I hate to walk into proselytizing but:

I mean if your intent is speculation, this is how the rest of the internet has been built.

TCP and OS security are so bad they ripped the internet a whole Cloudflare, but they all still exist and find their uses in real systems.

No comment on regulatory or legal frameworks in place since I have no idea what's gone on in the courts on that front. It's like entropy though and I have doubts that there's any long term value in trying to stop it.

Banks beget banks, because banks only invest in diversified quasi-banks, basically stockpiling non-cash assets, feast or famine. A reasonable structure for much of human history, if you like (often) dry, safe, grain/peas in the winter. Before global transport was fast and risk-free. In vogue right now: "all the PCs, all the business software, all the electrification efforts/grid modernization, all the goods manufacturers storefronts, all the films, all the personal sites, all the web pages." Maybe not such a relevant capability (large stockpiles) outside of, well, contingency.

Bitcoin, the machine, only invests in progress, cheaper more plentiful energy and faster processors or you lose. It has scarcity and inherits supporting stockpiling.

Ethereum? Presumably cooperation and transparent software, also good things! Perhaps in the next century proof of health, proof of satiety.

That doesn’t seem like a good description of banks. Banks mostly invest in future income streams like loans and securities. Non-cash assets are valued by their expected cash value. An apartment building is an expected stream of rent money.

Predicting the future is often difficult.

I'll give that it's reductionist, but that's kind of the point. Loans are investments, securities often are too as keys to liquidity and creditworthiness. Money is money, I'm not contesting that.

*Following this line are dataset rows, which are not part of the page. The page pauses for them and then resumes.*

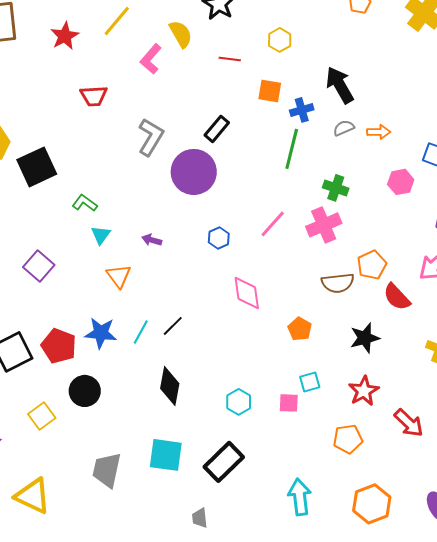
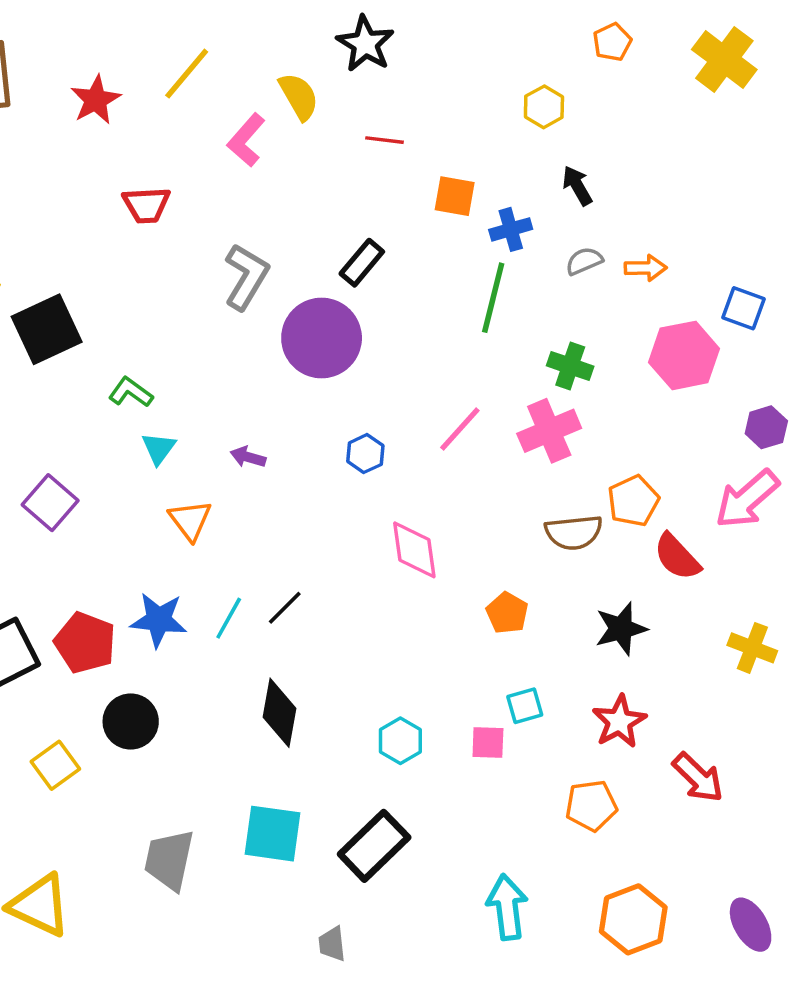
yellow hexagon: (280, 40) -> (544, 107), moved
black arrow: (340, 85) -> (577, 186), size x0.6
pink hexagon: (401, 182) -> (684, 355), size x1.5

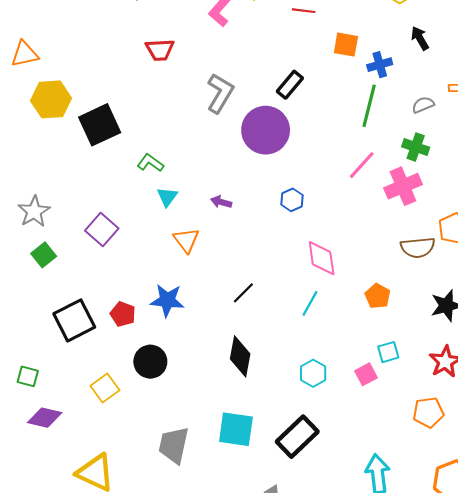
gray semicircle: (584, 261) -> (423, 105), moved
pink line: (460, 429) -> (362, 165), moved
cyan line: (229, 618) -> (310, 303), moved
red pentagon: (85, 643) -> (123, 314), size x0.7
pink square: (488, 743) -> (366, 374), turned -30

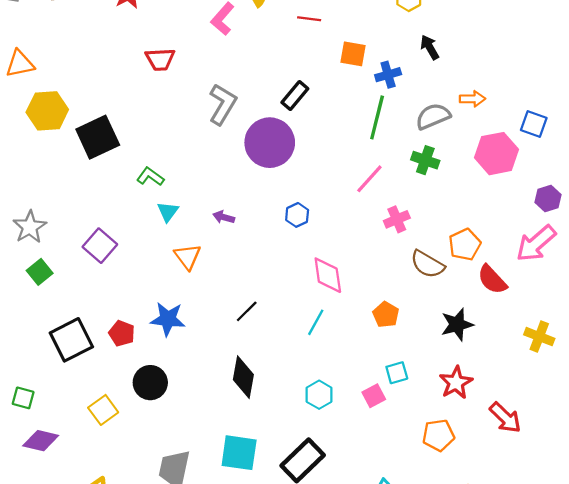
gray semicircle: (423, 105) -> (433, 116), size x1.5
pink cross: (403, 186) -> (397, 219), moved, size x0.7
brown semicircle: (418, 247) -> (427, 264), turned 36

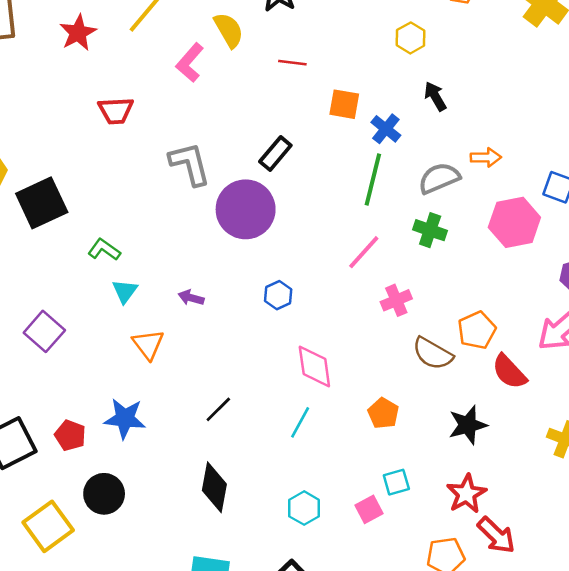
blue cross: (388, 75) -> (386, 129), turned -35
gray L-shape: (223, 104) -> (190, 164), turned -45
yellow square: (103, 410) -> (48, 526), size x1.4
red arrow: (505, 418) -> (496, 535), moved

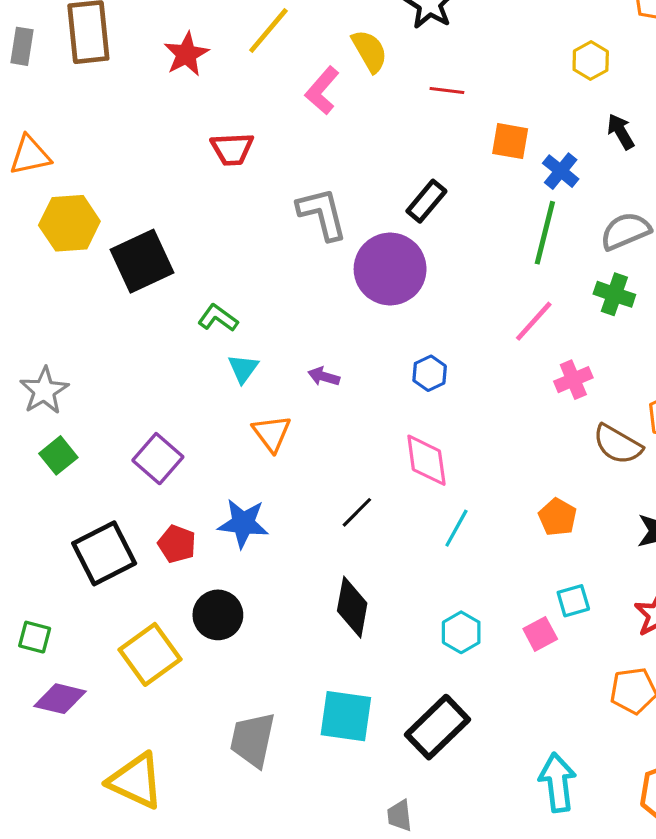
purple square: (44, 331) -> (158, 459), moved
pink diamond: (314, 367) -> (426, 460), moved

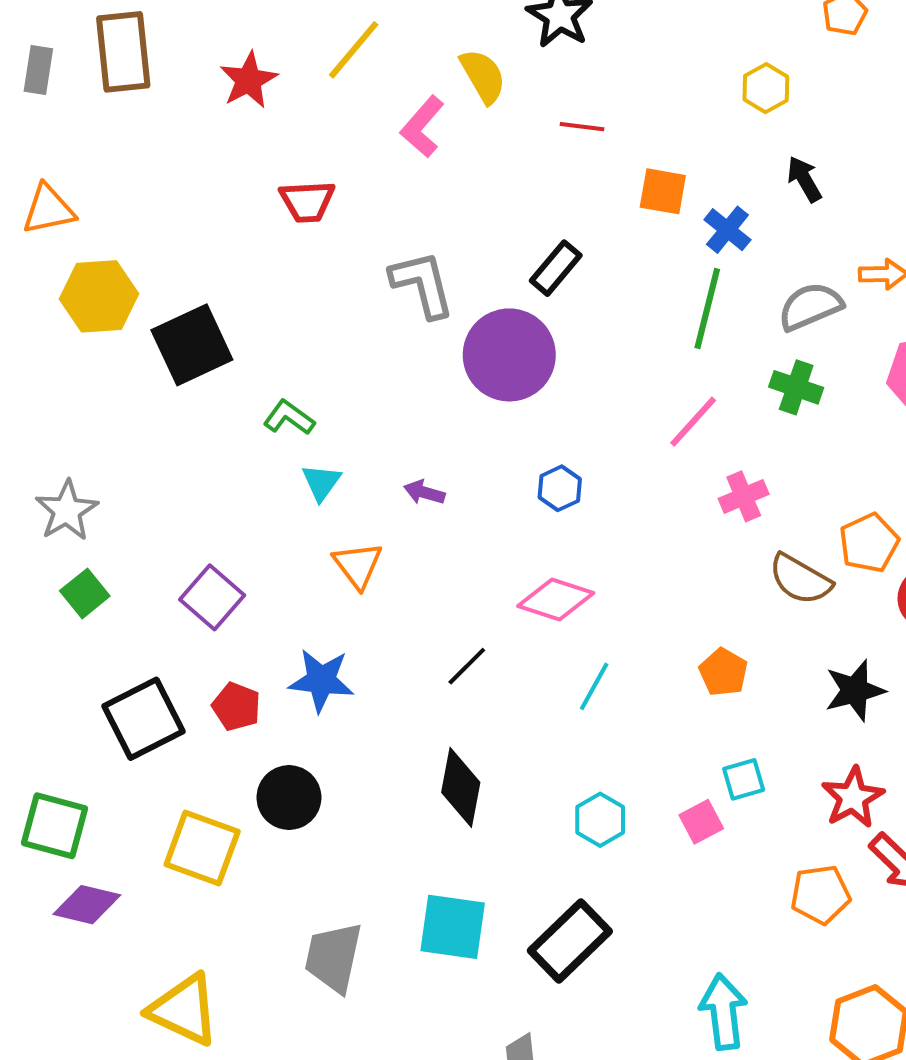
pink diamond: (426, 460) -> (556, 599), turned -64
green square: (35, 637) -> (55, 826), size x1.6
yellow square: (150, 654) -> (202, 848), turned -34

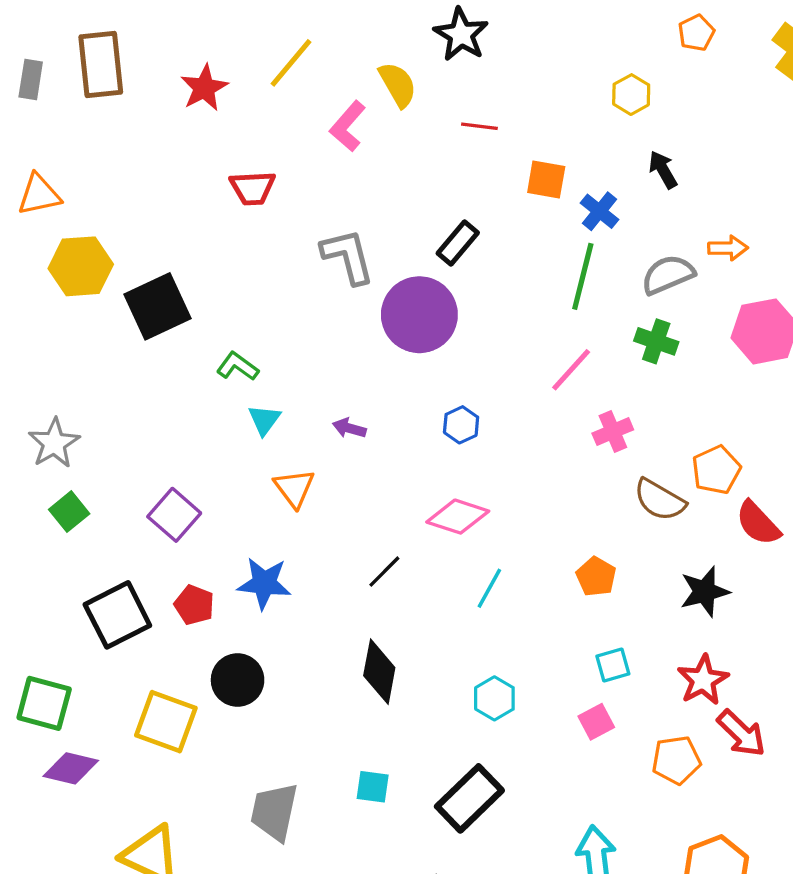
pink square: (701, 822) -> (596, 722), moved
cyan square: (453, 927) -> (373, 787), size x0.6

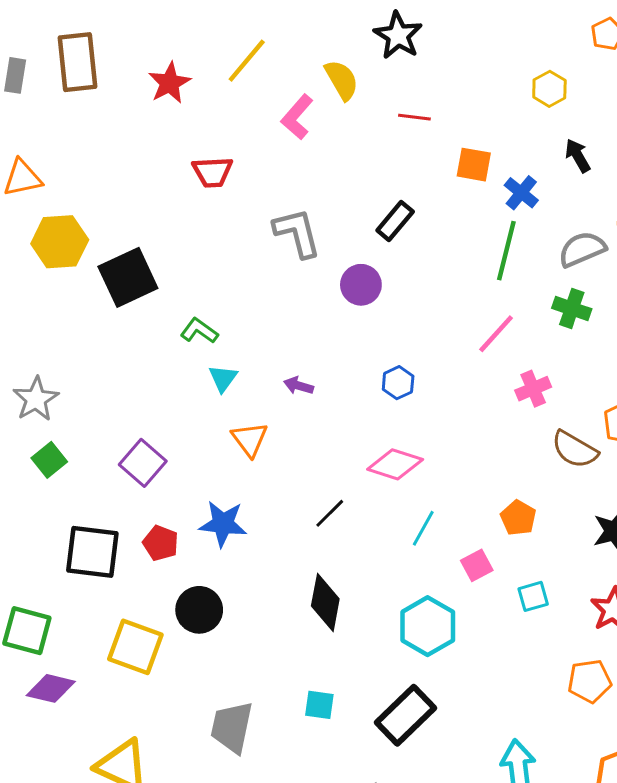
purple circle: (419, 315) -> (361, 285), size x0.6
black square: (117, 615) -> (92, 552), turned 34
cyan hexagon: (494, 698) -> (428, 626), size x1.5
pink square: (596, 722) -> (477, 565), moved

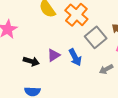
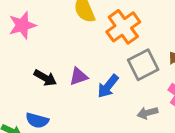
blue arrow: (75, 57) -> (108, 86), turned 54

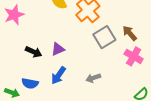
blue arrow: (108, 86) -> (59, 75), moved
gray arrow: (148, 113) -> (93, 78), moved

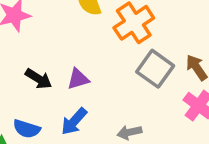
gray square: (104, 37) -> (155, 69), turned -30

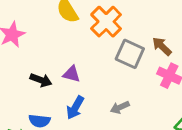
purple triangle: (78, 79) -> (72, 74), turned 42

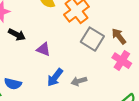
black arrow: (41, 80) -> (17, 35), moved
blue arrow: (75, 108) -> (55, 77), moved

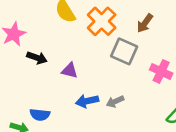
brown arrow: (119, 36) -> (145, 23), moved, turned -98
blue arrow: (55, 77) -> (87, 101), turned 48

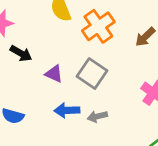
gray square: (124, 51) -> (92, 74), moved

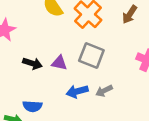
black arrow: (21, 53) -> (32, 63), moved

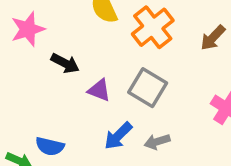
black arrow: (32, 63) -> (65, 63), moved
blue arrow: (77, 91) -> (118, 136), turned -40

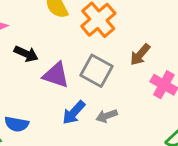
brown arrow: (213, 38) -> (140, 55), moved
purple triangle: (99, 90) -> (56, 75), size x1.4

The question no one asked is if everything should be stockpiled.

I think there's no question that we should make things better or more plentiful.

Businesses think about what to keep in stock quite a lot and often the answer is "as little as possible." Carrying inventory costs money, more when interest rates rise, and it's potentially wasted if it doesn't sell.

There's a tradeoff because prudent disaster preparation is expensive, but worth it if the disaster happens. The question is, who will pay for it? Often, the government.

But that's another illusion mirroring the banking structure -- fractional reserve -- that some 90% of your assets should be generating rent, and 10% in reserves.

If banks pick winners, everything becomes a bank.